The discography of the Serbian duo All My Sins looks quite modest and is unlikely to surprise with a number of releases, as someone could expect after 17 years of its career. Moreover, expect it from the band, whose early collections include some pretty good ideas kinda Darkthrone and Mayhem.

Up to date, the musicians have released two demos, as well as their new EP "Lunar/Solar", which became not only the group's first record since 2004 but quite impressive work that follows atmospheric/pagan black metal genres.

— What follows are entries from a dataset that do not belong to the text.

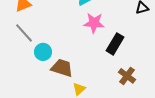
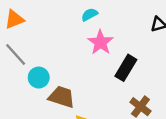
pink star: (94, 23) -> (100, 42), turned 30

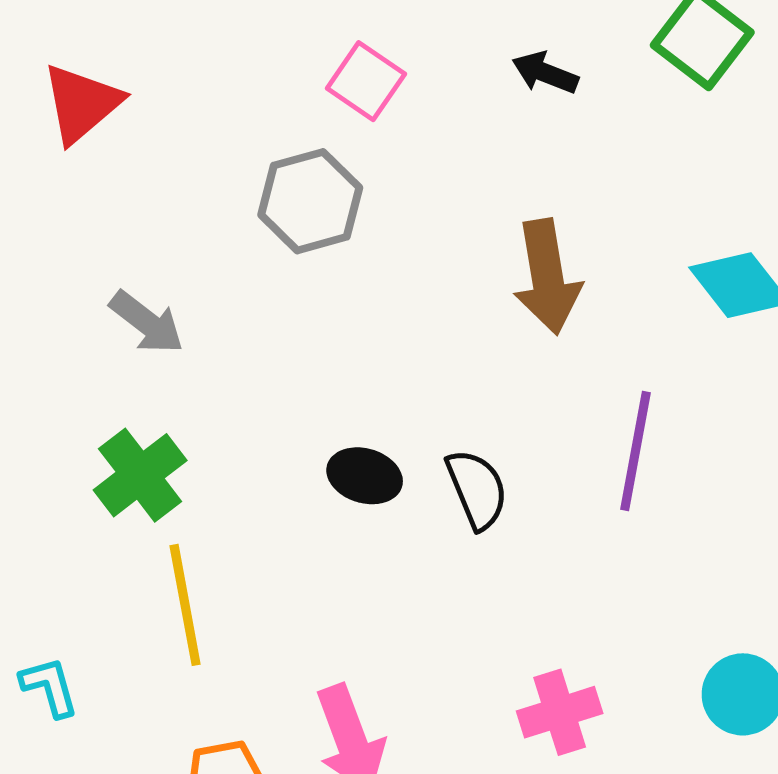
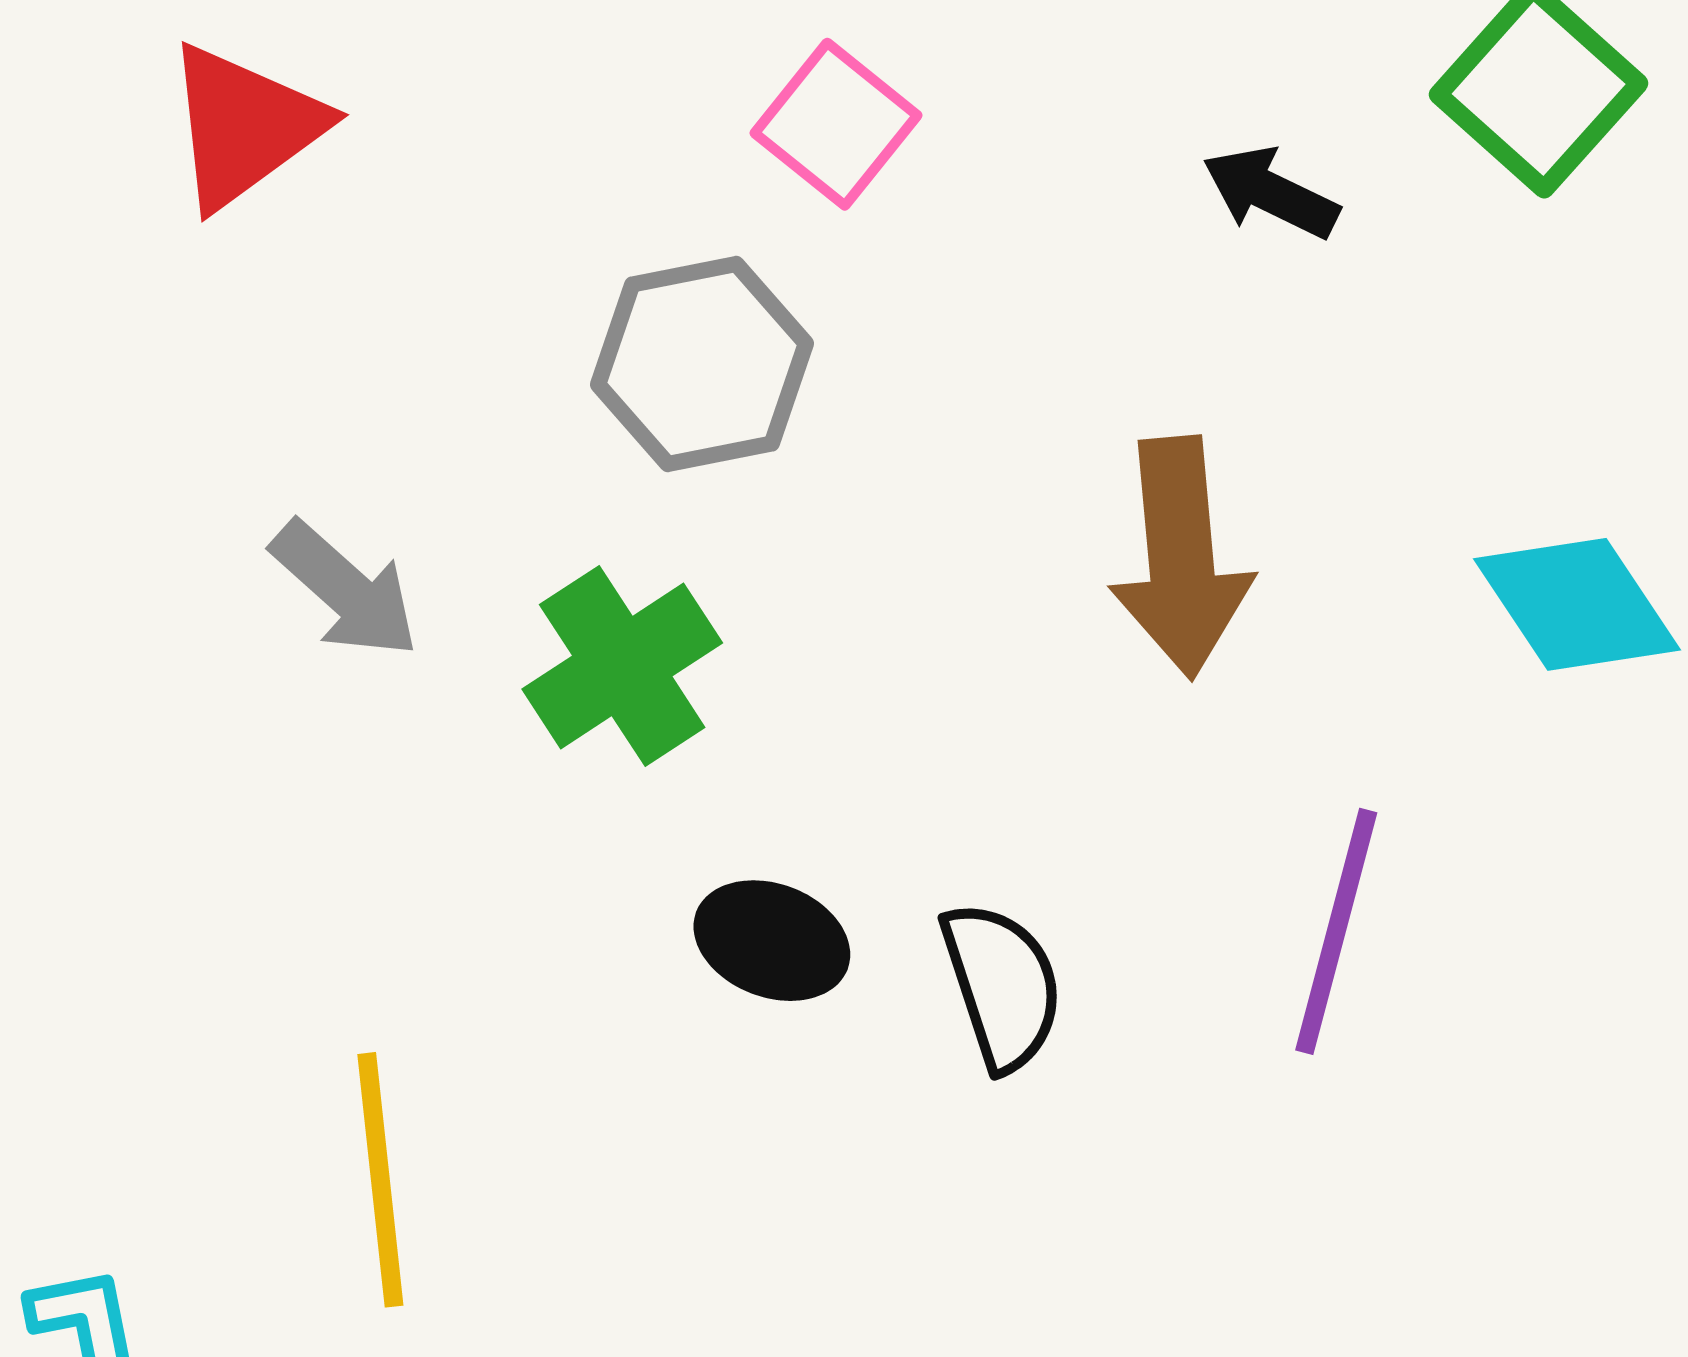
black arrow: (545, 73) -> (1271, 193), moved
green cross: (140, 475) -> (622, 666), moved

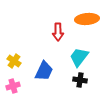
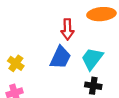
blue trapezoid: (44, 71) -> (60, 58), moved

The previous recordings of the band had some different traits: their sound was completely raw, the jumps between guitar riffs were quite sharp and with highlighted aggression. Working on "Lunar/Solar", the musicians paid close attention to the mystical conception of the album.They skillfully combined acoustic and heavy guitar parts, their much softer sound got some atmospheric effects and besides that, the folklore lyrics led the listeners through those two mysterious worlds under the moon and the sun.

All My Sins

The album opens with the lyrical string plunk, brightened by the monotonous keyboard parts. The 3-minute instrumental intro "Jeka Prve Kiše" leads to the main songs, "Pod Mesecom Prastari Hrast" and "Pomen Usnulom Suncu", which reveal to the listener all the charm of the new All My Sins’ release embodied, in the traditional for this genre, high-speed guitar parts, wheezing vocals, and a number of artistic guitar rhythm alterations.

The last page of this small music book is given to the instrumental acoustic outro "Zbogom" which leaves a pleasant aftertaste of completeness.

The EP is currently presented in digital format, on CDs and cassettes. For their design, the musicians preferred kinda standard style and a rather simple black and white cover which reflects the double name of the album. The sides of the CD and cassette booklets are decorated with lyrics.

"Lunar/Sonar" seems to be careful and holistic work by All My Sins. All the parts are built sequentially, complementing each other. It makes the album not only easy to be listened to but also makes you return to it and try that aftertaste again.